Exercise goal :: Repeat every record exactly as written, but leave out the pictures.

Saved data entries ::
↓
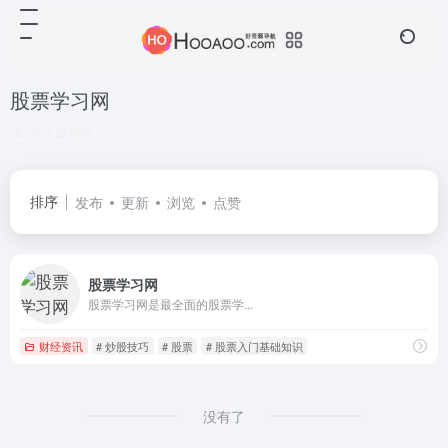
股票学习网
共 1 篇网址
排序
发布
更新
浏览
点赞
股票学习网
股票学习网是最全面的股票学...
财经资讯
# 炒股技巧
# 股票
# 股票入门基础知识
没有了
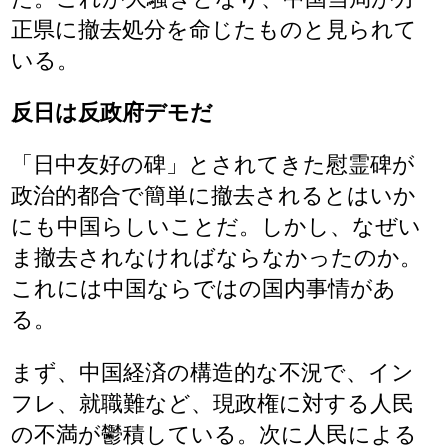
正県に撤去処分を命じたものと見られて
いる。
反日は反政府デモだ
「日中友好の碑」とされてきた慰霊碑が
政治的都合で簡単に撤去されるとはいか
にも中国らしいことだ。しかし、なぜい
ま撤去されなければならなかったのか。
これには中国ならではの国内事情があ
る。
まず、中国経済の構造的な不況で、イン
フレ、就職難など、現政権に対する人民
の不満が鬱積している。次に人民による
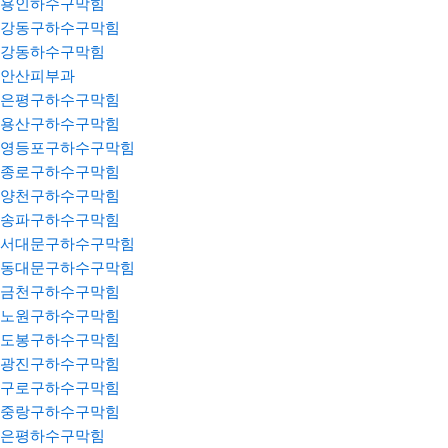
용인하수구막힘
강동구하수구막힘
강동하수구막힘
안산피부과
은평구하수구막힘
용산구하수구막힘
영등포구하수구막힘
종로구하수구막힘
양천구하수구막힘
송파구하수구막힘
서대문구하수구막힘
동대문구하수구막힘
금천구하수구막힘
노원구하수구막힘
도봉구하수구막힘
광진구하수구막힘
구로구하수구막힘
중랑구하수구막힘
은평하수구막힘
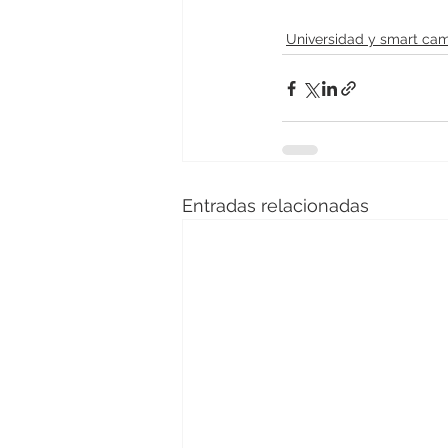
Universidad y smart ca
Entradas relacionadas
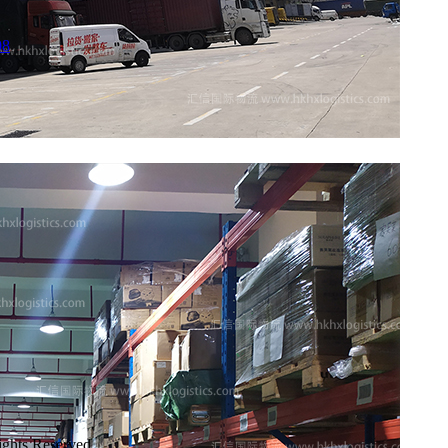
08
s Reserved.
↑
Exercise result ::
股票学习网
共 1 篇网址
排序
发布
更新
浏览
点赞
股票学习网
股票学习网是最全面的股票学...
财经资讯
# 炒股技巧
# 股票
# 股票入门基础知识
没有了
正県に撤去処分を命じたものと見られて
いる。
反日は反政府デモだ
「日中友好の碑」とされてきた慰霊碑が
政治的都合で簡単に撤去されるとはいか
にも中国らしいことだ。しかし、なぜい
ま撤去されなければならなかったのか。
これには中国ならではの国内事情があ
る。
まず、中国経済の構造的な不況で、イン
フレ、就職難など、現政権に対する人民
の不満が鬱積している。次に人民による
용인하수구막힘
강동구하수구막힘
강동하수구막힘
안산피부과
은평구하수구막힘
용산구하수구막힘
영등포구하수구막힘
종로구하수구막힘
양천구하수구막힘
송파구하수구막힘
서대문구하수구막힘
동대문구하수구막힘
금천구하수구막힘
노원구하수구막힘
도봉구하수구막힘
광진구하수구막힘
구로구하수구막힘
중랑구하수구막힘
은평하수구막힘
Universidad y smart ca
Entradas relacionadas
08
s Reserved.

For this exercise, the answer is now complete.